[Aug 03, 2006]
Former HHS Secretary Tommy Thompson on Friday plans to release a "white paper" in which he recommends that the responsibility for long-term care of elderly Medicaid beneficiaries shift from joint state and federal funding to the federal government, the Washington Post reports. Thompson, who will speak to the National Governors Association on Saturday in Charleston, S.C., recommends that states focus on acute care for Medicaid beneficiaries younger than 65. In addition, he recommends that Medicaid begin to use electronic health records and other technologies to improve case management and health information collection. He also recommends that Medicaid beneficiaries receive education on health literacy and disease prevention. According to Thompson, the recommendations would result in long-term savings that states could use to provide health insurance for more uninsured residents, in some cases through subsidies for private coverage. "You want to set up almost a competitive environment where the states will strive to improve upon the healthfulness of their populations, and that will result in less costs for the states at the acute level," Thompson said, adding, "And as these people get older and they move over into the federal responsibility, they will be less expensive for the federal side as well, because you're inheriting a healthier population."
Reaction
CMS spokesperson Jeff Nelligan said that the agency will review the recommendations from Thompson.

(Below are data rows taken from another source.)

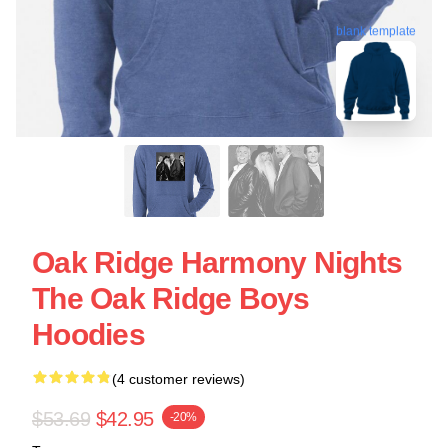
blank template
Oak Ridge Harmony Nights
The Oak Ridge Boys
Hoodies
(4 customer reviews)
$53.69
$42.95
-20%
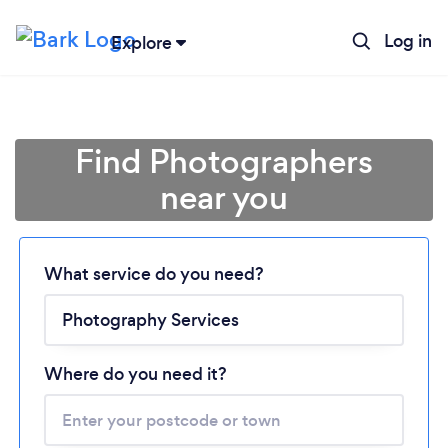
Log in
Explore
Find Photographers
near you
Loading...
What service do you need?
Please wait ...
Where do you need it?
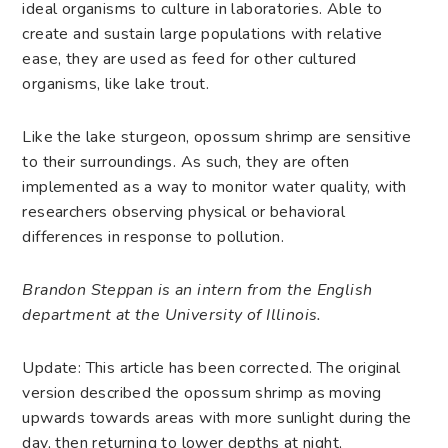
ideal organisms to culture in laboratories. Able to
create and sustain large populations with relative
ease, they are used as feed for other cultured
organisms, like lake trout.
Like the
lake sturgeon
, opossum shrimp are sensitive
to their surroundings. As such, they are often
implemented as a way to monitor water quality, with
researchers observing physical or behavioral
differences in response to pollution.
Brandon Steppan is an intern from the English
department at the University of Illinois.
Update: This article has been corrected. The original
version described the opossum shrimp as
moving
upwards towards areas with more sunlight during the
day, then returning to lower depths at night,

Diane Rowland, executive director of the Kaiser Commission on Medicaid and the Uninsured and executive vice president of the Kaiser Family Foundation, said, "What any proposal lives and dies on is what the numbers look like, and there are no numbers in this proposal," adding, "Who pays and how much they pay is the critical issue in any Medicaid reform discussion." Kathleen Stoll, director of health policy for Families USA, said, "Medicaid could do more if there were more money from the federal level. It's a matter of federal priorities" (Lee, Washington Post, 8/3).